▶ EXTRACTED ENTRIES

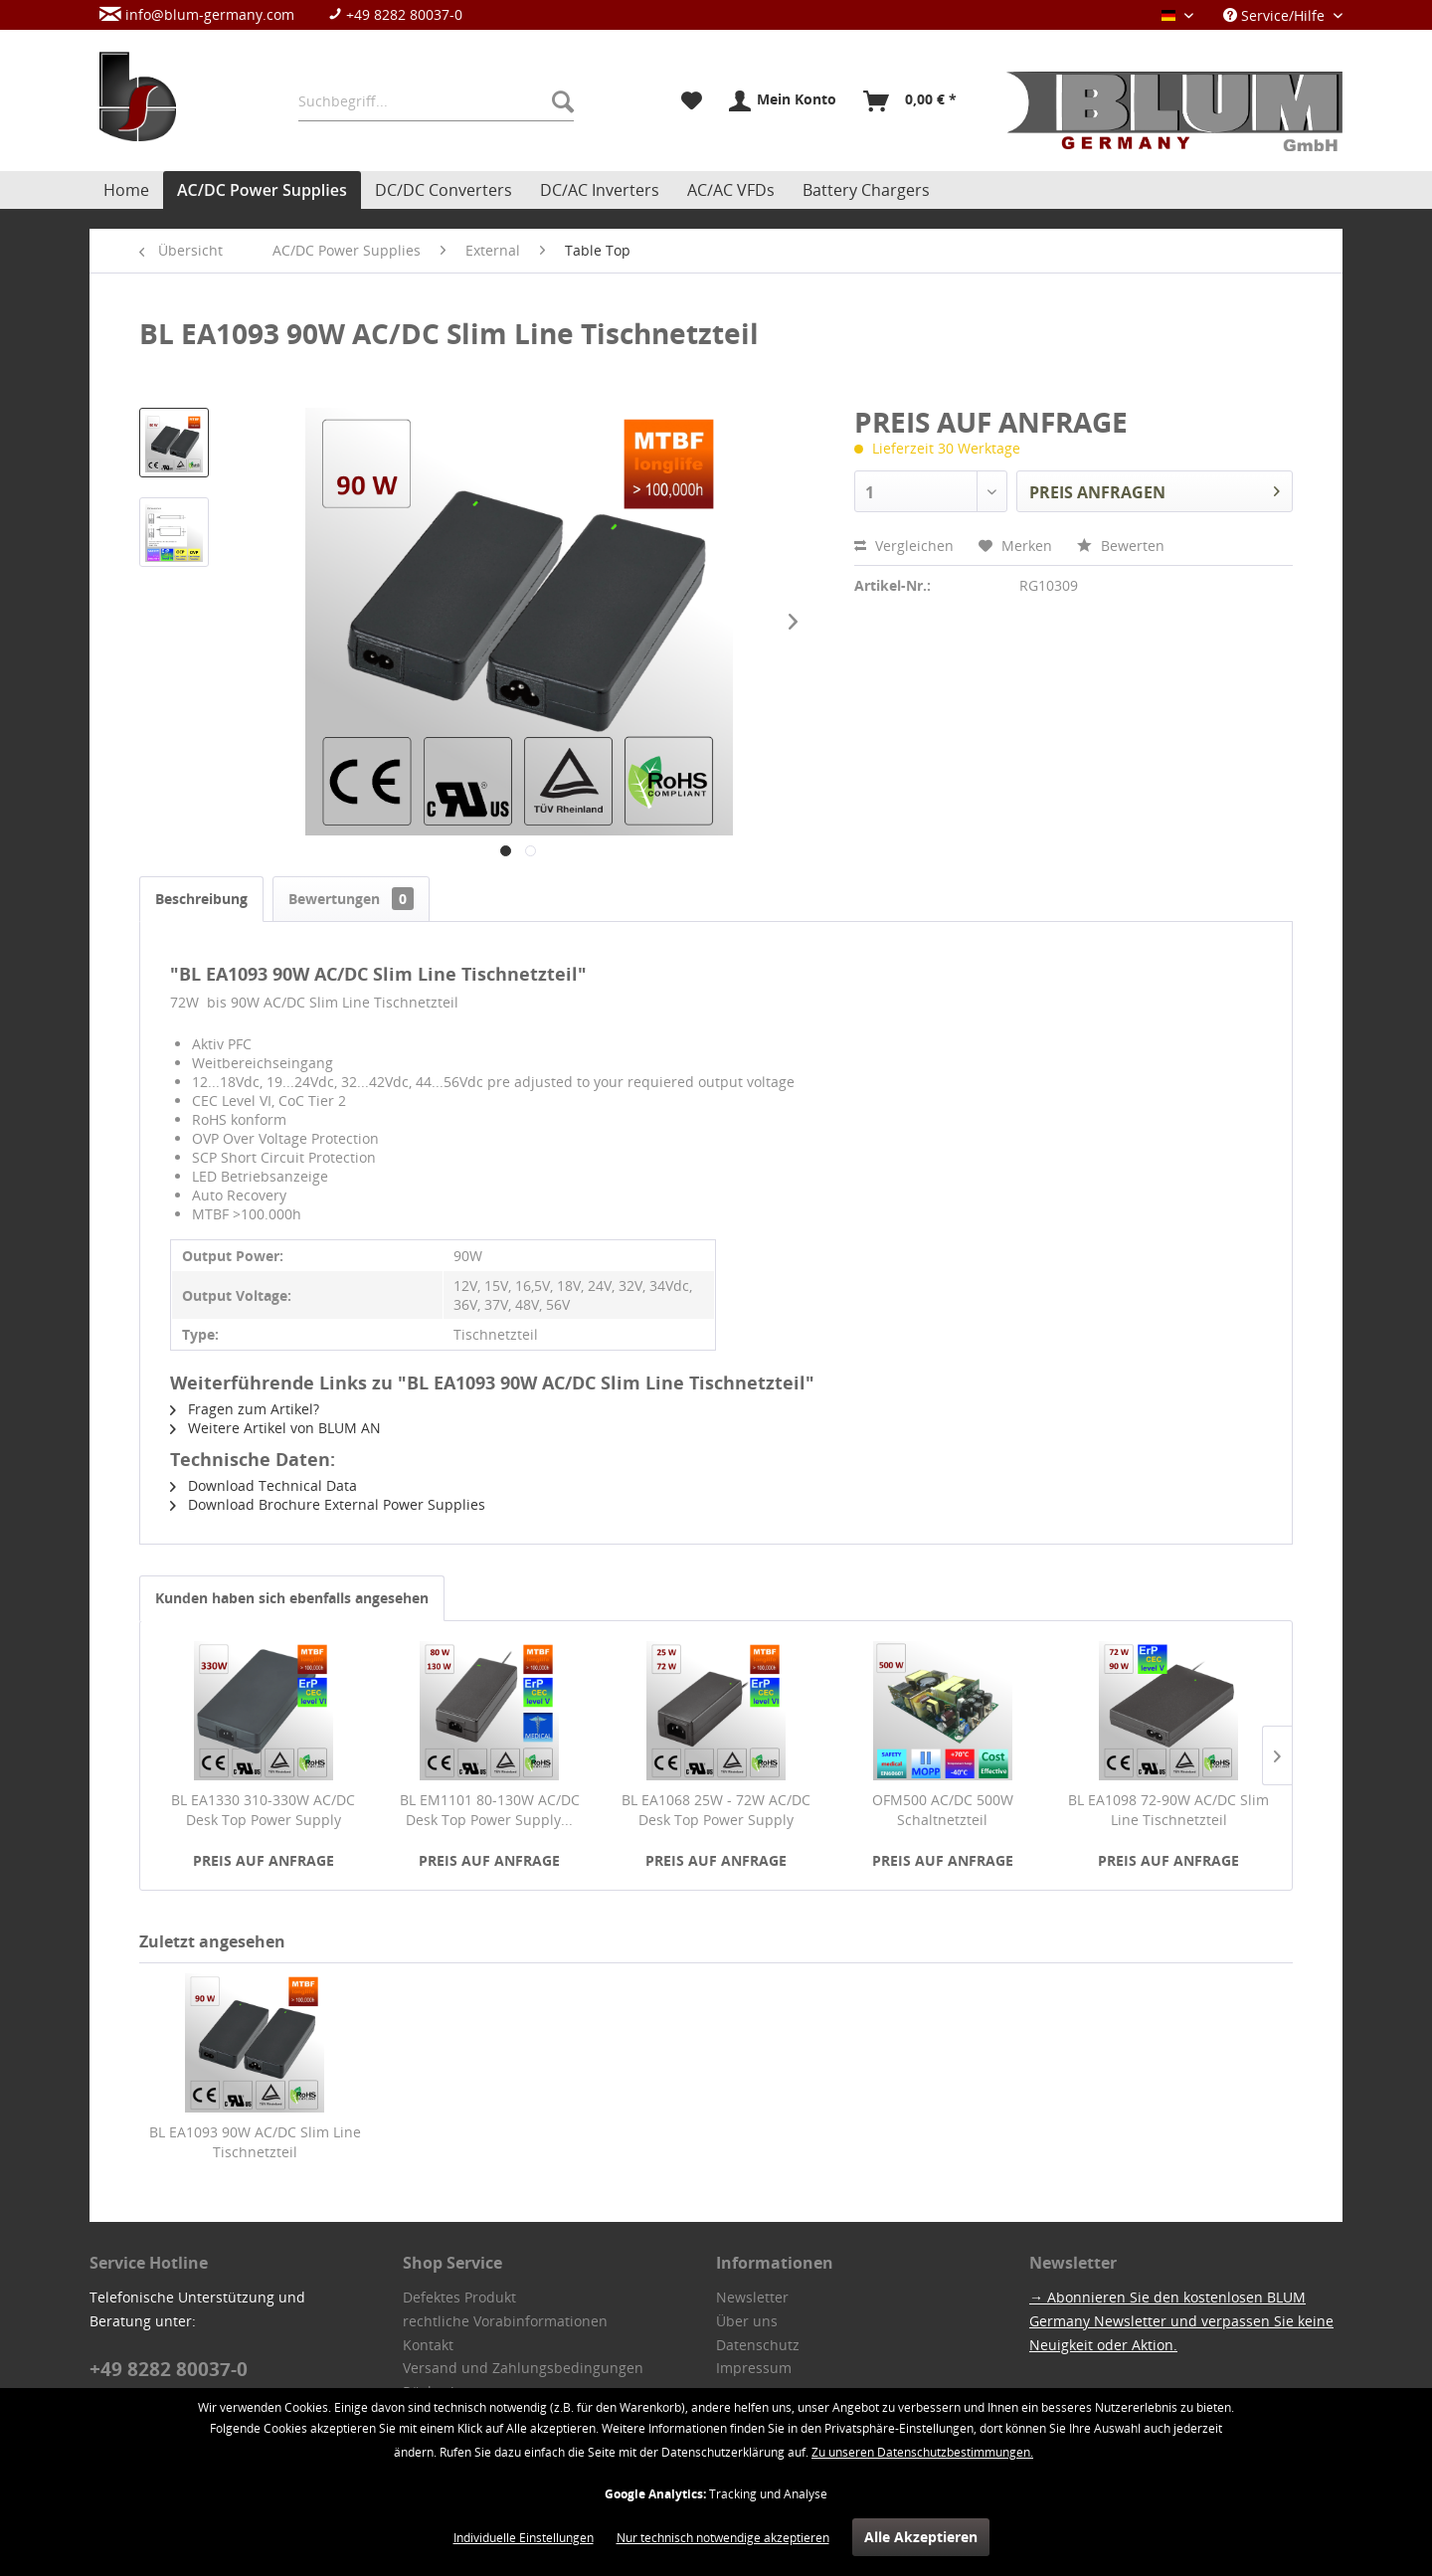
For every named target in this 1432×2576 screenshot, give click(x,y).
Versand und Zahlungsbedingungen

* * *

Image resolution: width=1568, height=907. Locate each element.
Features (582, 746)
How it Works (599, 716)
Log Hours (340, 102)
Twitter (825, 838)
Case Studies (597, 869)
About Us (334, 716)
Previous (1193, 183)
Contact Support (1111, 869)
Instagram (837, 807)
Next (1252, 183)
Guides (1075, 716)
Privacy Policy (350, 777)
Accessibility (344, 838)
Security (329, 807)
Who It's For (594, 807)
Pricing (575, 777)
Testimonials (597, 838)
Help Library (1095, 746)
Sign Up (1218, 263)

▶ ASSIGNED TASK
Begin with the line above that has "Privacy Policy (350, 777)" and continue through the line that has "Sign Up (1218, 263)", setting each one down exactly. Stop there.

▶ ANSWER TO THIS PROBLEM
Privacy Policy (350, 777)
Accessibility (344, 838)
Security (329, 807)
Who It's For (594, 807)
Pricing (575, 777)
Testimonials (597, 838)
Help Library (1095, 746)
Sign Up (1218, 263)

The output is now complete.